Monday, March 28, 2011
Mother Non Grata
She doesn't want much...just a chance to look at him, a hug, some conversation. Her heart is full of love for him but it is now couched in the pain of his rejection of her. She is treated like a threat..this bright senior, who walks with a cane. She wonders how he might explain to the police if they were called to remove her from his doorstep. "Officer, this woman is stalking me?" Yeah, that is one dangerous granny, there, Fella. This is my dear friend and she hurts in her heart.
She has lost her child and that child's children and generations that will come. Would it hurt him to make those tiny concessions....to send her an occasional "Hi, How are you?" Who would he be betraying? His adopters might be putting pressure on him. He might be holding his anger to him like a toddler holds on to a blankie. As toxic as that misguided anger is, it is the devil he knows. To let go of that resentment, and to honor this woman's place in his life is a proposition that must terrify him. Anger is a surface emotion.

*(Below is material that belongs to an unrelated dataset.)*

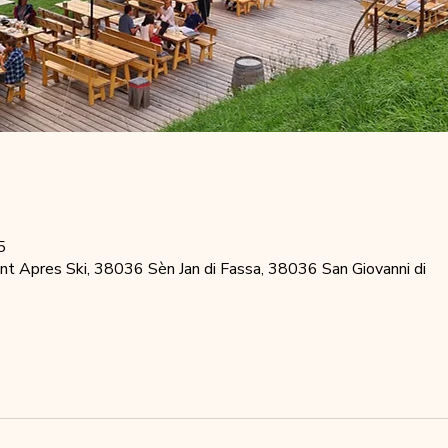
5
t Apres Ski, 38036 Sèn Jan di Fassa, 38036 San Giovanni di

Scratch it, and you usually find fear and sadness.
She still hopes and prays that he will give her a chance to see him, just once, to explain what happened, to let him know he was and is loved. Maybe that is what he is fearing. That the lies about the careless and uncaring beemommy will come tumbling down around him and the truth will put its light to the dark and unreasoning things he has been told or has imagined and made real. I fear he might wait to see that light until it is too late.
I've heard, directly from the mothers, of many such cases. Mothers aren't the only ones who reject. Even those of us with relationships often get reminded of how secondary we are in the lives of our adult children. When you are told, "you only gave birth to me," or "it was meant to be that I was adopted by my (adopters)," when you are treated as nothing more than a repository for medical information and are not even allowed to attend important events in your adult child's life, you know you are being punished. Because, because, because...no matter what kind of papers we did or didn't sign...we became MOTHERS when we gave birth to you. We've been slapped in the face enough for one lifetime, don't you think?

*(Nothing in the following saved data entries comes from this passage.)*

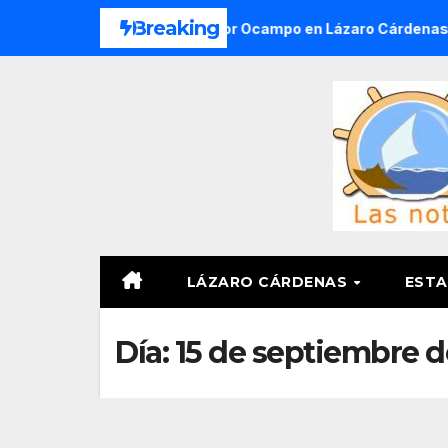
Saltar
Breaking
cciones del Ejido Melchor Ocampo en Lázaro Cárdenas el domi
al
contenido
LÁZARO CÁRDENAS
ESTA
Día:
15 de septiembre d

I think that some are dismayed to find that we are not sluts, crack whores or deviants. There is the occasional exception that proves the rule, but the majority of us are accomplished, educated, some of us married, grandmothers with talents and self-respect. My daughter told me, when we reunited, that "it was okay" if I didn't know who her father was. WTF?? I know of another mother who is at the "it is what it is" stage who was told by her adult child that it would have been easier for her if Mom had turned out to be a drug-addicted prostitute or words to that effect. The stereotype of the surrendering mother doesn't help us a bit. I would hope that our adult children would love having a natural mother they can respect. We are not that kind of person now, and we weren't then.

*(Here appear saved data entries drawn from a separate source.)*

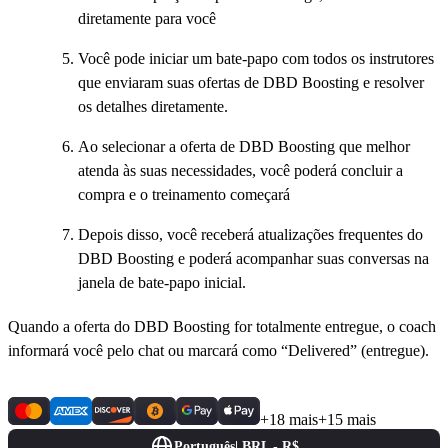
diretamente para você
Você pode iniciar um bate-papo com todos os instrutores
que enviaram suas ofertas de DBD Boosting e resolver
os detalhes diretamente.
Ao selecionar a oferta de DBD Boosting que melhor
atenda às suas necessidades, você poderá concluir a
compra e o treinamento começará
Depois disso, você receberá atualizações frequentes do
DBD Boosting e poderá acompanhar suas conversas na
janela de bate-papo inicial.
Quando a oferta do DBD Boosting for totalmente entregue, o coach
informará você pelo chat ou marcará como “Delivered” (entregue).
+18 mais
+15 mais
Português
|
BRL - R$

Most of us understand that our children are going to feel love and loyalty for the people who raised them. But I can remember someone saying to me, about 17 years ago, "If a mother can love more than one child, why can't a child love more than one mother?" I dunno about that one. Usually we are all allotted only one mother and, if your family is like the majority, you had to share her with siblings. I wonder if sibling rivalry is all about fighting for the parents' attention? That has to be a part of it.
But I digress...or maybe not. I have also seen many an adult, who was adopted as an infant, resent the fact that the Natural Mother went on with making some kind of life for herself. It matters not to them that we carried the loss and the grief with us for the lifetime of that surrendered child. What matters is that they seem to often see us as, somehow, undeserving of any kind of life if we "abandoned" them. How dare we have other children? How dare we love those other children? How dare we laugh or love?
Not all the angriest adoptees are the ones who are rejected by their Natural Mothers. There are many who are wanted, welcomed, searched for and loved who just want that woman to bow, scrape, beg forgiveness and rot in solitude or, at the very least, sit in the back of the bus and only come forth when invited and then, the head must be properly bowed. In many cases, she is either pulled forward and pushed away at the same time, or else she is cut off, entirely. She is a non-presence in their lives. These are the ones who need to do a reality check and grow up, quickly, before their brain sets up like cement.
So rejection is a double-edged sword. It cuts both ways and leaves wounds on the mother every bit as often and as deep as those on the adult child. It's funny in that the adoptee rejects the mother because of all the lies they were told. The mother rejects the adoptee because of all the lies she has told herself. Either situation is dysfunctional and unfair to all involved.
To these adult children of surrendering mothers and to the mothers who live their own lies....it's time to grow up, gear up and face the truths and accept the love. There are a lot of us moms who don't have a whole lot of time left.